INO Therapeutics (dba Ikaria) recalls Mallinckrodt Pharmaceuticals INOmax DSIR Plus delivery system. Model 10007. Delivers INOMAX (nitric oxide for inhalatio…

Recall date

November 21, 2016

Source

U.S. Food & Drug Administration (FDA) — enforcement report

Recall number

Z-1076-2017

FDA classification

Class II

Brand / firm

INO Therapeutics (dba Ikaria)

Sold / distributed

US Distribution to the states of : CA, CO, DC, FL, GA, HI, IA, IL, IN, MI, MN, NC, NJ, NM, NY, OH, PA, and TX

Why it was recalled

Mallinckrodt discovered that some devices may have been manufactured with an out-of-tolerance manometer which can result in in an inaccurate proportional valve calibration table in an affected device.

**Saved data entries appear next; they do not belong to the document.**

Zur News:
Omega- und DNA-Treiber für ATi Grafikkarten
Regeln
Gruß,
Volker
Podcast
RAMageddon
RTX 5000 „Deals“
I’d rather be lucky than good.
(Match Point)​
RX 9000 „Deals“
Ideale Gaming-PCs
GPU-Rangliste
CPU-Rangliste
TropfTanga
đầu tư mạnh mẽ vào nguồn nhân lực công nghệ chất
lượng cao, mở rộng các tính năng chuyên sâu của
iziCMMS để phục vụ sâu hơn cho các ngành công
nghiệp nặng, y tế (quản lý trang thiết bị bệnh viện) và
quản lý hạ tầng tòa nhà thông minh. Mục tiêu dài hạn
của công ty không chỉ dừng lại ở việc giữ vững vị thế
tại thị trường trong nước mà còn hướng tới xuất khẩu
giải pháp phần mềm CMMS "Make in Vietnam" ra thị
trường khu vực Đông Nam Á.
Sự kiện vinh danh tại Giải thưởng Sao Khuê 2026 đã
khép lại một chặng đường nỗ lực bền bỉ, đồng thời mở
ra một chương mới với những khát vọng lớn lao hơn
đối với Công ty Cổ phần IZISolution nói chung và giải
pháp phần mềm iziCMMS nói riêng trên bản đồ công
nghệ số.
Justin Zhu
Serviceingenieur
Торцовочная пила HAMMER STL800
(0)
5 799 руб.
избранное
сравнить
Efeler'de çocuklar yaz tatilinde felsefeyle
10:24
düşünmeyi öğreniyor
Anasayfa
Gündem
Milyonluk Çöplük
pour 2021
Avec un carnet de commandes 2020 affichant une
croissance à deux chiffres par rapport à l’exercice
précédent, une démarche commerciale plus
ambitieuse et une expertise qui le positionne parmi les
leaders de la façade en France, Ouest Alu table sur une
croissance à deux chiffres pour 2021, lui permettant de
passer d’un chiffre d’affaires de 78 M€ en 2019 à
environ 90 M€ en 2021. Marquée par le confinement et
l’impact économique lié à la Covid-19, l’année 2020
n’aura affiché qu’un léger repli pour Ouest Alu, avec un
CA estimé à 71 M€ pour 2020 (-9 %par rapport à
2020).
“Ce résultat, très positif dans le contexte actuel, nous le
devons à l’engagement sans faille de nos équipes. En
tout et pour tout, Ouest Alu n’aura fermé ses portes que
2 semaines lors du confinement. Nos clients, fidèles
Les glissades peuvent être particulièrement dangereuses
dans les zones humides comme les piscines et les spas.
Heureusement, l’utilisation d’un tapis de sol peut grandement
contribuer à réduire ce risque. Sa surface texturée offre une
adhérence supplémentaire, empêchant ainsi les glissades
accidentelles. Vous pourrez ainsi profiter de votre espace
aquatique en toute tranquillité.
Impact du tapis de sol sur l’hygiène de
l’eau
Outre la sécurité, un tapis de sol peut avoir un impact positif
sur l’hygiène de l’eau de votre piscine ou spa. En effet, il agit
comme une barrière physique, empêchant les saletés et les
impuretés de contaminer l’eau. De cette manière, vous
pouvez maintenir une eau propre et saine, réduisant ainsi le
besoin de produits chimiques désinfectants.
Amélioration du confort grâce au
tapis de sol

Class II means using this product may cause temporary or medically reversible health problems; the chance of serious harm is remote.

What was recalled

Mallinckrodt Pharmaceuticals INOmax DSIR Plus delivery system. Model 10007. Delivers INOMAX (nitric oxide for inhalation). The INOmax DSIR uses a dual-channel design to ensure the safe delivery of INOMAX. The first channel has the delivery CPU, the flow controller and the injector module to ensure the accurate delivery of NO. The second channel is the monitoring system, which includes a separate monitor CPU, the gas cells (NO, NO2, and 02 cells) and the user interface including the display and alarms. The dual-channel approach to delivery and monitoring permits INOMAX delivery independent of monitoring but also allows the monitoring system to shutdown INOMAX delivery if it detects a fault in the delivery system such that the NO concentration could become greater than 100 ppm. The delivery system can also shut down delivery if it detects certain serious problems with the monitoring system.